There are responsibilities associated with using mobilized data. One is that the source of the data be credited. This is very important. Obtaining data and enabling its mobilization requires work at many different levels. Much of this work is not fully funded. Providing full and complete citation of data used in any publication, including blog posts, will help generate support for data mobilization. Record the web site, the date of your download, and the search terms used. Some sources, such as GBIF, provide a DOI for all downloads. Others will probably do so in future.

Why should individuals mobilize data they have acquired? it will draw attention to their work, attention that may lead to initiation of new, productive interactions. It will also help them document the value of their work to their funding agencies, it be an employer, a government agency, or a non-government agency. It will also help their funding sources show the value of what they are funding. An additional reason is that many of the top-ranked journal require authors to make their data available. As one step to making it easier to develop a comprehensive view of your contributions see what you do, register for and use an ORCID in all your research activities (see http://ORCID.org).
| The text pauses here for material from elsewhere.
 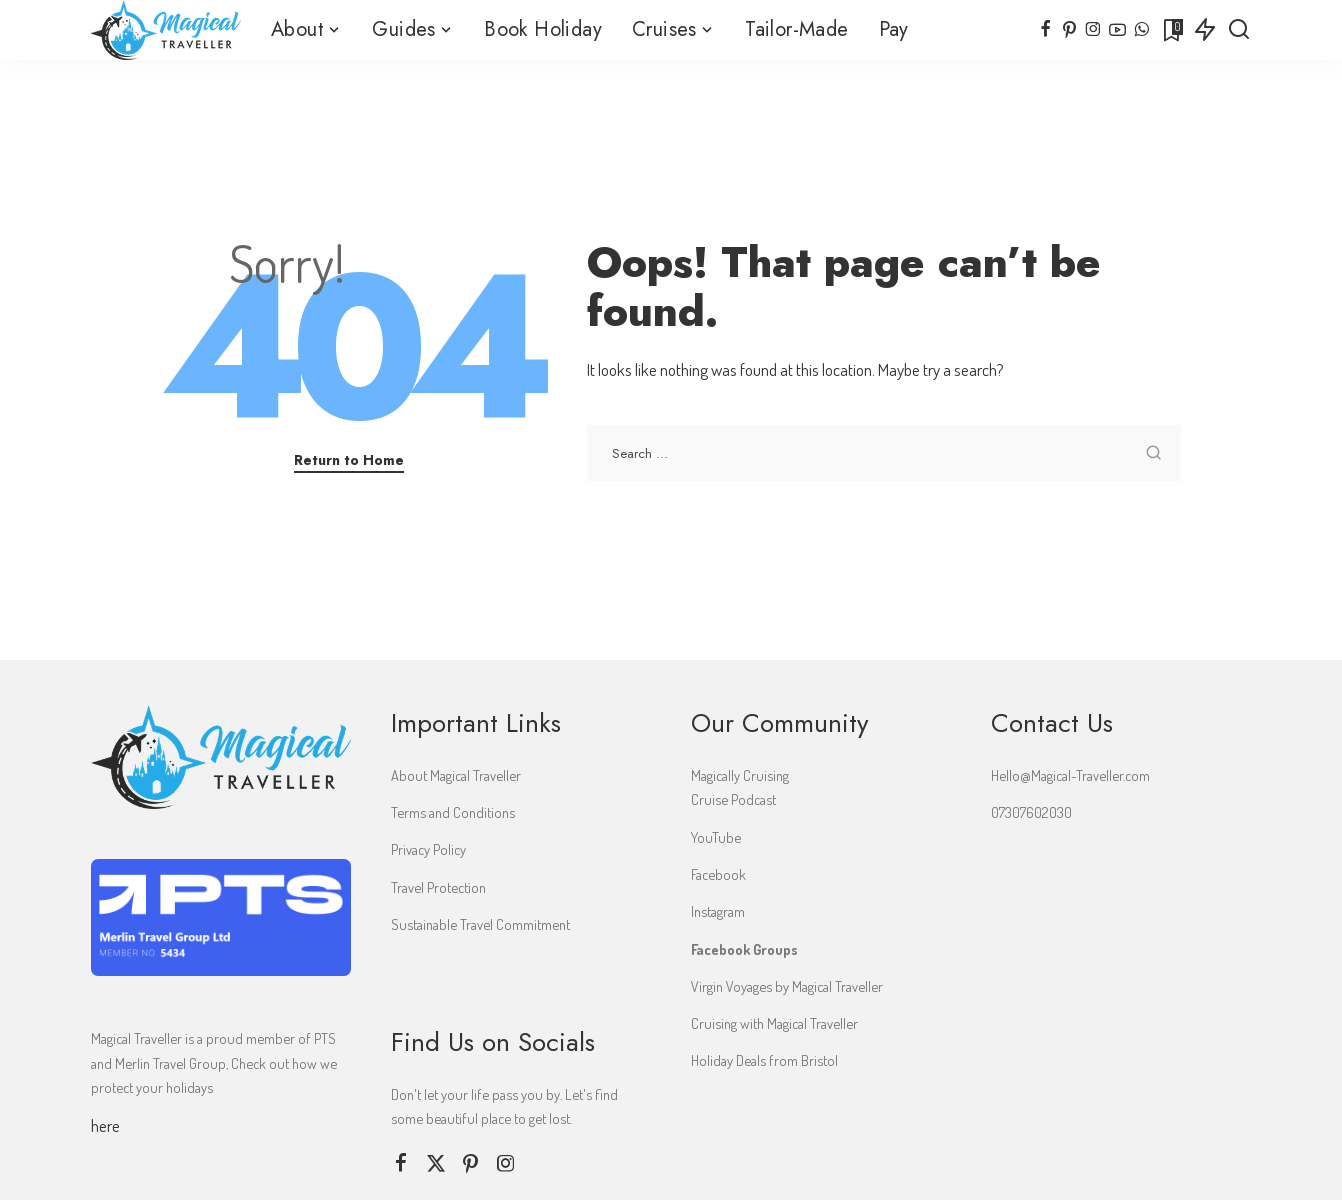 What do you see at coordinates (740, 775) in the screenshot?
I see `Magically Cruising` at bounding box center [740, 775].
These will become of increasing value as more databases enable their use.

Examples

  • The citation below uses the format recommended by GBIF for a download on December 8. The link takes a user to data on the search terms used and, importantly, which institutions and organizations provided the records it contains.
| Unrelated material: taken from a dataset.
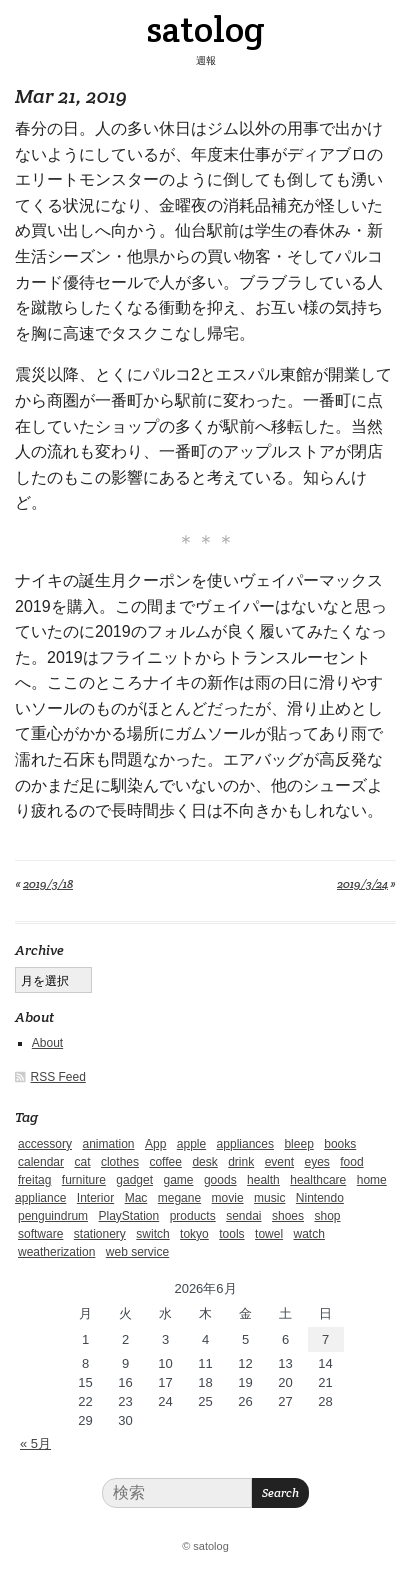 The width and height of the screenshot is (411, 1575). I want to click on sendai [sendai (5個の項目)], so click(243, 1216).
GBIF.org (8th December 2016) GBIF Occurrence Download http://doi.org/10.15468/dl.mqfuje

  • Symbiota does not, as yet, enable providing a download with a DOI. The format suggested is:

OpenHerbarium.org (4 January 2018). Somaliland Checklist. http://openherbarium.org/portal/checklists/checklist.php?cl=6&pid=4.

Intermountainbiota.org (4 January 2018). Taxon page for Tragopogon dubius. http://intermountainbiota.org/portal/taxa/index.php?taxon=Taraxacum%20officinale

Discussion questions

Biodiversity

What different kinds of biological organism are represented in your classroom? The area where you eat? Your food? In the market or food stores where you shop most often

What different kinds of organism are present in the human gut? Which is the most abundant kind? How do they affect human health?

Data

Data need to be gathered with a purpose in mind. Discuss the data needed to answer the following questions. You may wish to narrow the question by, for example, by making it refer to a particular locality or time.

  1. How many people have a cell phone?
  2. Are there more insects walking across a 1 metre square plot of soil at noon than at 8am?
  3. How many 10yr old children can read books written in their own language?
  4. How many entering college students have used a computer-based spreadsheet?
  5. How does the weight of a goat change as it grows older?

Mobilization

What data sources on the web do you use most frequently? Explain how you use them/

What data would you like to be find on the web that do not appear to be there at present? How would you use the data if it were available?

Visualization

Find at least 10 examples of data visualization in different resources (consider newspapers, text books, advertisements as well as the web). Select the three you consider best and explain what you like about them.

Find about five papers in your field that present data and discuss whether the presentation could be improved by more, or different, visualizations. Do not just say yes, visualization would make it easier for others to understand the data; explain HOW it should be visualized. At this point, do not worry about how to do what you propose. Think about what would make for a more effective presentation. Hint: Start by asking why the data were presented? What point was the author trying to make?

Responsibilities

List some sets of data that interest you. Explain why you find them interesting and how you would they should be cited.